By Teemu Virtanen
Now, it’s time to take a break and enjoy the festivities that Christmas and the holiday season can offer. Most of us are going to gorge ourselves on tasty Christmas specials and sweet pastries and devour boxes of chocolate and seasonal candies. And we deserve it as the long training season is over and our eyes are on upcoming races and events.
But before we hit the Christmas buffet, it make sense to take a look at the food, nutrition, we should eat when racing and training for long distance skiing. Earlier, you were able to read an article about carbo-loading, but now you can educate yourself, or refresh your memory, about nutrition in overall.
Let’s get started with carbohydrates that are sugars and starches that fuel our bodies much like gas fuels a car. Each gram of carbohydrate contains ~4 calories worth of fuel, and the human body stores carbohydrates as glycogen in both our muscles and liver. These glycogen reserves are relied upon to stabilize blood sugars and allow for optimal muscle function.

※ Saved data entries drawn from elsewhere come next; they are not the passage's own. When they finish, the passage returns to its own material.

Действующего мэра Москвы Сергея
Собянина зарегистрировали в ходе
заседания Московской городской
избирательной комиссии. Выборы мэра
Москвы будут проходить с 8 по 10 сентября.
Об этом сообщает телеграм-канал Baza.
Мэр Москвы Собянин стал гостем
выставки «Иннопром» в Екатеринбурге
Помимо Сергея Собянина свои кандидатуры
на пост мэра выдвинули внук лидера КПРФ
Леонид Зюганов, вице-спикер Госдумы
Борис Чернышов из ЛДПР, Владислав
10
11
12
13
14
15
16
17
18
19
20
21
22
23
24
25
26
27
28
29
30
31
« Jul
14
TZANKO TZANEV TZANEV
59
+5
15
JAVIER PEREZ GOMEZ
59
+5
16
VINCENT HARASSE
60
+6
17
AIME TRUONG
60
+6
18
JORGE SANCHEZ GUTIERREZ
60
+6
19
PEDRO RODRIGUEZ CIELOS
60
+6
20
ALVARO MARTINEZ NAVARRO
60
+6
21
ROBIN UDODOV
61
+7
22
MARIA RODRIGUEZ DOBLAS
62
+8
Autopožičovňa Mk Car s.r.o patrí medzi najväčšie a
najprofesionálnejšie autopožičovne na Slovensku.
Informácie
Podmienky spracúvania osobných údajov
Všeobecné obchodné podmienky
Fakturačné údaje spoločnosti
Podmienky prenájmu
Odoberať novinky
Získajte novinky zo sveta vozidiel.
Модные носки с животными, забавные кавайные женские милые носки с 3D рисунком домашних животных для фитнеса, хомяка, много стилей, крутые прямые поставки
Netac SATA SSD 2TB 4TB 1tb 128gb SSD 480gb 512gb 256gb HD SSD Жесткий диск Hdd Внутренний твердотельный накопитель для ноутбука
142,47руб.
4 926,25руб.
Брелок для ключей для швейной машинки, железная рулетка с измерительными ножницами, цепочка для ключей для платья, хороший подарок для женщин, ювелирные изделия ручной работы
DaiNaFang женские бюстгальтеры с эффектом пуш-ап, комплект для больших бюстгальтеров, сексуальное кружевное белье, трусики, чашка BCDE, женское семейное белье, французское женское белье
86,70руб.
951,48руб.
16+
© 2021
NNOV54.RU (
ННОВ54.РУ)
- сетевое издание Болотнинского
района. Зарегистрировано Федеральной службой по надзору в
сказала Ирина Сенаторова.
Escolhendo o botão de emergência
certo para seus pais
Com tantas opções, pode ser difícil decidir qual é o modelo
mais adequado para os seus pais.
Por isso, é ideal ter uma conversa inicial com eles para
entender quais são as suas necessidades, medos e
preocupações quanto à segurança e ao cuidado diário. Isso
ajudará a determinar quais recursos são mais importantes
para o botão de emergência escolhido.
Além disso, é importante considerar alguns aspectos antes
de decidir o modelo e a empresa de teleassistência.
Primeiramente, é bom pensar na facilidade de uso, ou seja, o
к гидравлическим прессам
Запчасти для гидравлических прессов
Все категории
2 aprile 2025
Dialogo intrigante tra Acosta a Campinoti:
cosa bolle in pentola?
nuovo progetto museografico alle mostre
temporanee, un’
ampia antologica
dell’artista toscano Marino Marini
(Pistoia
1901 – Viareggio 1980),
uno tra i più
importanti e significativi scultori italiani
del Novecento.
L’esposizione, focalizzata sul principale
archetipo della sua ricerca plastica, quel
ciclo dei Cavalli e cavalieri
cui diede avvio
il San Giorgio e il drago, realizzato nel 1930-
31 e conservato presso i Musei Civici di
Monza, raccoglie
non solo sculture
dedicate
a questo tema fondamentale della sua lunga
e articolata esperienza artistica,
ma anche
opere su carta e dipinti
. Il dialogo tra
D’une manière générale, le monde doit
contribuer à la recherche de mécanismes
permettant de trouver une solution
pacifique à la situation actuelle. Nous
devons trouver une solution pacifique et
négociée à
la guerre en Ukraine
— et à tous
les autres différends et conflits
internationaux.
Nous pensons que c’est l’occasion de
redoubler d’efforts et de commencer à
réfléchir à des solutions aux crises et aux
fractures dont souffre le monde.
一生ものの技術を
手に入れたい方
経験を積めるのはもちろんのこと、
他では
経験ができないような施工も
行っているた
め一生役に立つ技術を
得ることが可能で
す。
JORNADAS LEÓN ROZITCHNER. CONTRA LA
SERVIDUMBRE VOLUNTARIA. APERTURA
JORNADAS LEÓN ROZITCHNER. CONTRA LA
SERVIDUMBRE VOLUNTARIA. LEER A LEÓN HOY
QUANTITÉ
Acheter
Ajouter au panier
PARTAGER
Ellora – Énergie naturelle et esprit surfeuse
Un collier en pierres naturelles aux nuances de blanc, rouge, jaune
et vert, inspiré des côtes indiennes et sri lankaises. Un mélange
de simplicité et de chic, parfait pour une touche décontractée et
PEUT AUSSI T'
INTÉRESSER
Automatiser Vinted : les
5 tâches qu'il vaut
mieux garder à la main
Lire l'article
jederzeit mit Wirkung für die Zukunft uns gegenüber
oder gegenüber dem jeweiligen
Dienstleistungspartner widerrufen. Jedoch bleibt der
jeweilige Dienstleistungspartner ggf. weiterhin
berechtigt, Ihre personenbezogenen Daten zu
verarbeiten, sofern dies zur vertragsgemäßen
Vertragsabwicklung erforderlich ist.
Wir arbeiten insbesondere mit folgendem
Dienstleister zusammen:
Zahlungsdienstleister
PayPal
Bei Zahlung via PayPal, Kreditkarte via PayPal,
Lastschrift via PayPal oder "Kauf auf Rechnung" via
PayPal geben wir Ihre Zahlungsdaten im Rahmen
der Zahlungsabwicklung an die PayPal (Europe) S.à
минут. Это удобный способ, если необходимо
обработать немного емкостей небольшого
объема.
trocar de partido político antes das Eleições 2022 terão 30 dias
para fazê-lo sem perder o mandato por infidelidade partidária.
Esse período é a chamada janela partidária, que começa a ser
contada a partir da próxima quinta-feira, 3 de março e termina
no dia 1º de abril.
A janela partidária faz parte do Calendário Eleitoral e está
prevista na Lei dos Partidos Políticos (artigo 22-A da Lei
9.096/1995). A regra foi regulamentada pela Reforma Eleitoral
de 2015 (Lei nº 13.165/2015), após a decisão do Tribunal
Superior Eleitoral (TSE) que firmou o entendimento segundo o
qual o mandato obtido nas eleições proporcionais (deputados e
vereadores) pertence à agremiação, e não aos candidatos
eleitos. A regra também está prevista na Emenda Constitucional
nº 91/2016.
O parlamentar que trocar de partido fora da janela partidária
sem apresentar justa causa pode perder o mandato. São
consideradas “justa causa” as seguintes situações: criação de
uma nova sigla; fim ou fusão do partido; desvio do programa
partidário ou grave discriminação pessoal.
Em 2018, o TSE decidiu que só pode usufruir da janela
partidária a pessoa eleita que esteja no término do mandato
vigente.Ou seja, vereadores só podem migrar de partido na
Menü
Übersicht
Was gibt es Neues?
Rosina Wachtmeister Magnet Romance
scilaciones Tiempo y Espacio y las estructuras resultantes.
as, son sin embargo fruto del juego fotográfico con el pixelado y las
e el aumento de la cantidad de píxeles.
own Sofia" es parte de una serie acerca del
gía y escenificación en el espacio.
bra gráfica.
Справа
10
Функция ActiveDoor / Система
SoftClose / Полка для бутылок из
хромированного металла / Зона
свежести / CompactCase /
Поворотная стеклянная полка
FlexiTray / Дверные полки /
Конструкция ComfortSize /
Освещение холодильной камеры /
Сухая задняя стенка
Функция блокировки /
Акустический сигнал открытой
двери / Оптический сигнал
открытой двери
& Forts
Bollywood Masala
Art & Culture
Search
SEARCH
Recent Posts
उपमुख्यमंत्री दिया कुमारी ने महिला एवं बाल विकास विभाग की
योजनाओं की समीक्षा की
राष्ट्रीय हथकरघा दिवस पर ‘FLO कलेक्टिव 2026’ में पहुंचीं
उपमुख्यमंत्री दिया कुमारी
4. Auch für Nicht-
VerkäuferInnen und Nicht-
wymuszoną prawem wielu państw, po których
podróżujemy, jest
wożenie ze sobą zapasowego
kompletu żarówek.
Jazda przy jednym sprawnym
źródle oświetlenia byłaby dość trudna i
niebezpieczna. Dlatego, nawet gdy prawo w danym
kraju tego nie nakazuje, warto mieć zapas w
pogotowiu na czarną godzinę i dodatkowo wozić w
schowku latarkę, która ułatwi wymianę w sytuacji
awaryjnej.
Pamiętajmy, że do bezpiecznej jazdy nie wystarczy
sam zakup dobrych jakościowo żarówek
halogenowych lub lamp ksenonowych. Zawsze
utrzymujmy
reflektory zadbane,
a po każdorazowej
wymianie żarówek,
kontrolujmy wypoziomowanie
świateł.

If you are gearing up for a race that lasts longer than 3 hours, enhance carbohydrate stores pre-race, aka “loading”, by incorporating about 10 grams of easy-to-digest (low fiber) carbohydrate per kilogram of lean body weight each day the final 72 hours leading up to race day. You can read about the carbo-loading on our previous article at https://vismaskiclassics.com/news/articles/how-to-do-the-right-carbo-loading/
In the race mornings, aim for 100-150 grams of easy-to-digest (low fiber) carbohydrate in the 2-3 hours leading up to your race start. Be sure to allow one hour digestion time for every 200-300 calories you consume. During the race, aim for approximately ¼-1/3 your body weight in grams each hour of training or racing beyond 45-90 minutes. Common carbohydrate sources used in sports foods include maltodextrin, glucose or dextrose, sucrose, and fructose. After the race, aim for 50-100 grams of carbohydrate, preferably in liquid form to promote rehydration as well as carbohydrate repletion, as soon as possible upon finishing a hard workout or race effort.
Then, proteins, which scientifically speaking are large, complex molecules that make up 20% of our body weight in the form of muscle, bone, cartilage, skin, as well as other tissues and body fluids. During digestion, protein is broken down into at least 100 individual chemical building blocks known as amino acids that form a little pool within our liver and are used to build muscle, skin, hair, nails, eyes, hormones, enzymes, antibodies, and nerve chemicals.
When training, it is estimated that endurance athletes require approximately 1-3 grams of protein per kilogram of lean body mass daily. In the morning of your race, you should include 10-20 grams of protein in the 2-3 hour leading up to the race start to help stabilize blood sugars. Common pre-race protein sources include peanut butter, non-fat milk or yogurt, eggs, and energy bars.
If your race is longer than 4 hours, such as Vasaloppet, aim for up to 5 grams of protein hourly. Common sources include sports drinks, energy bars, as well as whole food alternatives like turkey jerky and peanut butter sandwiches. Right after the race, you should take 10-20 grams of protein to support muscle repair and immune function post-event. Common sources include milk, meal replacement shakes, and specialized recovery sports drinks.
In addition to proteins and carbohydrates, the replacement of electrolytes becomes instrumental in endurance bouts lasting longer than 1 hour. The principle electrolytes include sodium (generally bound to chloride), potassium, magnesium, and calcium. These electrolytes are involved in metabolic activities and are essential to the normal function of all cells, including muscle function. On your race morning, choose saltier carbohydrate sources, such as a salt bagel, and sip on a sports drink rather than plain water.
Finally, remember to drink enough water since it serves as the medium for all metabolic activity, helps to lubricate our muscles and joints, and also keeps our core body temperature in check. A good indicator of your sufficient water intake is your urine; if it runs pale yellow during the day, you have drunk enough. As an example, a 68 km man requires approximately 2.2 liters of fluid daily.